One misconception offered was that God hasn't done enough and that we must finish the job. Though it doesn't really matter which faith leader said it, it was Dean Wells. That one response encapsulated so much of history, including the present, that I haven't been able to shake it all semester.
Moments like that remind me of the gravity of these issues. But I am also reminded that we are fortunate enough to have panels devoted to constructive dialogue that acknowledge realities and genuinely search for solutions.
Watching Christian, Muslim and Jewish leaders sitting side by side participating in a discussion on violence in each of their faith's history, I couldn't help but be appreciative of this university's commitment to open academic discussion.
And it seems when I wasn't at lectures, I was at religious services. I realized early on that attending another faith's religious events is not at all like taking a course about it. Gone is the academic barrier, absent are the readings and the tests that structure learning. This was all real.
I sat inside the Duke Chapel for the second time since convocation, this time without a large column blocking my view, and listened to Father Joe Vetter speak about the importance of faith during difficult economic times. The economy was a consistent theme throughout the different services, with the general message being that fulfillment is not found through wealth or possessions.
Most importantly, I stayed during the awkward parts: When a Muslim imam spoke of gross injustices towards Palestinian Arabs in Gaza, when I waited in the line with students receiving communion at Mass and as a Shabbat service flew by in Hebrew.
I began this journey surprisingly na've about what I was getting myself into. Religion plays a role in some harsh realities, and I don't think I fully considered that. Yet I had to put myself in those situations to realize the magnitude of religion, even on this very campus.
I said in the beginning that I didn't want to save you. I still don't. All I wanted was to show that religions are alive on campus and that you didn't need to be a believer to read about it.

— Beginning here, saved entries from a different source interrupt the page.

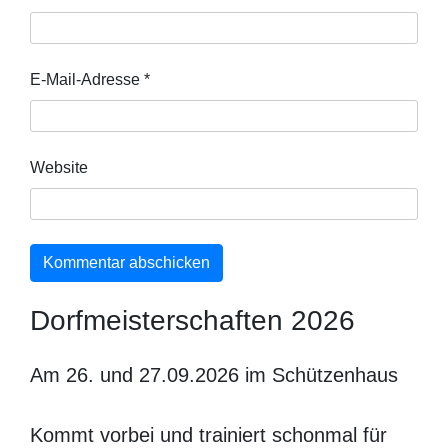
E-Mail-Adresse
*
Website
Dorfmeisterschaften 2026
Am 26. und 27.09.2026 im Schützenhaus
Kommt vorbei und trainiert schonmal für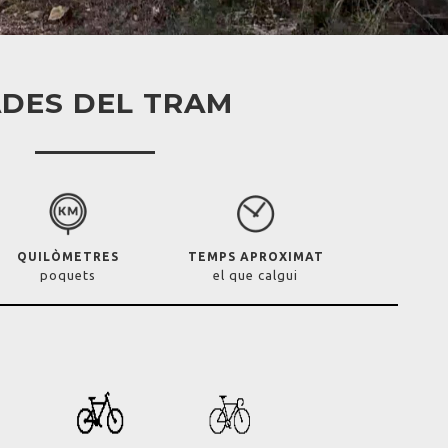
DES DEL TRAM
QUILÒMETRES
TEMPS APROXIMAT
poquets
el que calgui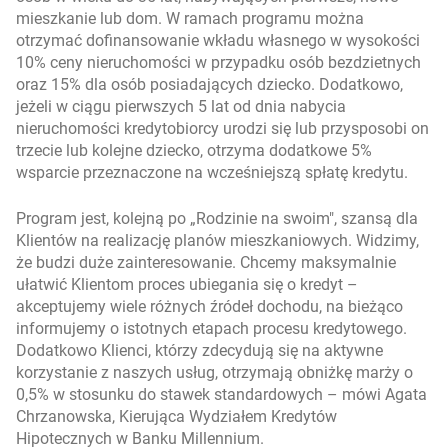
mieszkanie lub dom. W ramach programu można
otrzymać dofinansowanie wkładu własnego w wysokości
10% ceny nieruchomości w przypadku osób bezdzietnych
oraz 15% dla osób posiadających dziecko. Dodatkowo,
jeżeli w ciągu pierwszych 5 lat od dnia nabycia
nieruchomości kredytobiorcy urodzi się lub przysposobi on
trzecie lub kolejne dziecko, otrzyma dodatkowe 5%
wsparcie przeznaczone na wcześniejszą spłatę kredytu.
Program jest, kolejną po „Rodzinie na swoim", szansą dla
Klientów na realizację planów mieszkaniowych. Widzimy,
że budzi duże zainteresowanie. Chcemy maksymalnie
ułatwić Klientom proces ubiegania się o kredyt –
akceptujemy wiele różnych źródeł dochodu, na bieżąco
informujemy o istotnych etapach procesu kredytowego.
Dodatkowo Klienci, którzy zdecydują się na aktywne
korzystanie z naszych usług, otrzymają obniżkę marży o
0,5% w stosunku do stawek standardowych
– mówi Agata
Chrzanowska, Kierująca Wydziałem Kredytów
Hipotecznych w Banku Millennium.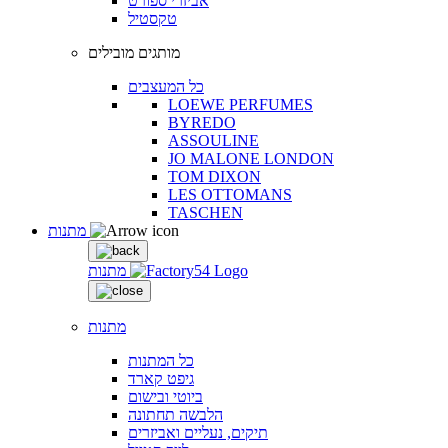
אביזרי ספורט
טקסטיל
מותגים מובילים
כל המעצבים
LOEWE PERFUMES
BYREDO
ASSOULINE
JO MALONE LONDON
TOM DIXON
LES OTTOMANS
TASCHEN
מתנות
מתנות
מתנות
כל המתנות
גיפט קארד
ביוטי ובישום
הלבשה תחתונה
תיקים, נעליים ואביזרים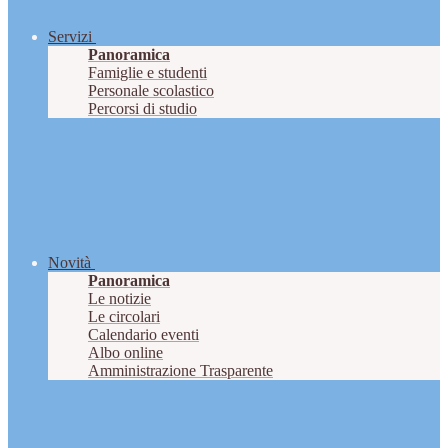
Servizi
Panoramica
Famiglie e studenti
Personale scolastico
Percorsi di studio
Novità
Panoramica
Le notizie
Le circolari
Calendario eventi
Albo online
Amministrazione Trasparente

And now, as I slowly get ready to graduate, I realize my reflections on my time here at Duke have changed as a result of this experience. To me, a recently spray-painted swastika on East Campus means that we are a more ignorant campus than we think we are.
I'm reminded of the anti-Israel messages I saw scrawled on the East Campus bridge when I visited Duke during my senior year of high school, and I wonder if things have really changed since then. For all the panels and lectures promoting respectful dialogue, maybe the message isn't reaching everyone.
I wonder about the world we are graduating into, but, and forgive the expression, I have faith. I have faith that people like Antepli are more than just panelists and that they have the power to create change on this campus. I have faith that students are actually listening to what goes on around here and aren't afraid to challenge ignorance with dialogue. I have faith that students will continue to question their perspectives.
After all, I did.
Stephanie Butnick is a Trinity senior. This is her last column.